To prove the effectiveness of various modules of our model, we conducted ablation experiments on the model, as shown in Table 4. First of all, “-IA” means that the model removes the interactive attention we designed, and uses the output of BiGRU to directly perform joint expressions and then make predictions. According to the Table 4, the scores of F1 decreased in different degrees in the three tasks, which fully indicates that removing the interactive attention will lead to a decrease in prediction accuracy. At the same time, compared to ECPE-2D, even without interactive attention, our ECPE task F1 has achieved better results when the subtask does not have a good result of ECPE-2D. As a result, this shows that our framework has certain advantages in the pairing of emotion-cause pairs.

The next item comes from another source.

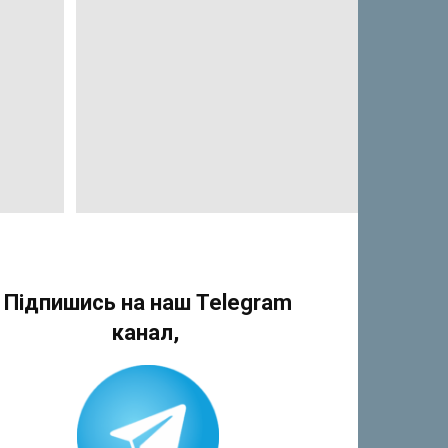
Підпишись на наш Telegram
канал,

Table 4 Ablation study of our method

Secondly, we conducted an ablation experiment on the fusion mechanism, “+IA-M”, which means that the interactive attention has been added but the fusion mechanism in the interactive attention has been deleted. Compared with the former, the F1 of the three tasks has increased, and the P has also increased significantly, which fully demonstrates the effectiveness of interactive attention. By looking at R, it can be seen that IA-ECPE has improved scores on both subtasks and the ECPE task compared to the +IA-M model. We guess that IA-ECPE is beneficial to improve the recall rate, and it is precisely because of the improvement of the index R that our F1 on the three tasks is improved. These results fully demonstrate the effectiveness of our proposed IA-ECPE framework.

5 Conclusion

In response to the new tasks in the field of sentiment analysis in recent years, the emotion-cause pair extraction task (ECPE), we propose an end-to-end model based on interactive attention. In our model, the emotion clause set and the cause clause set are input into the interactive attention respectively to learn the relationship between the emotions and the causes, get new clauses representation, and then conduct fusion pairing. This approach not only learns the relationship between pairs and pairs, but also considers the interaction between affective clauses and cause clauses. At the same time, through BiGRU, interactive attention reduces the amount of model parameters, reduces training time and improves training accuracy. The experimental results show that our method shows good experimental results on the quasi-base data set. Moreover, the ablation experiment further proved the effectiveness of our method. In the future, we plan to study the conditional random field on the ECPE task and apply it to our model, and use BERT for word pre-training in our framework. We think this may be more conducive to improving the prediction accuracy.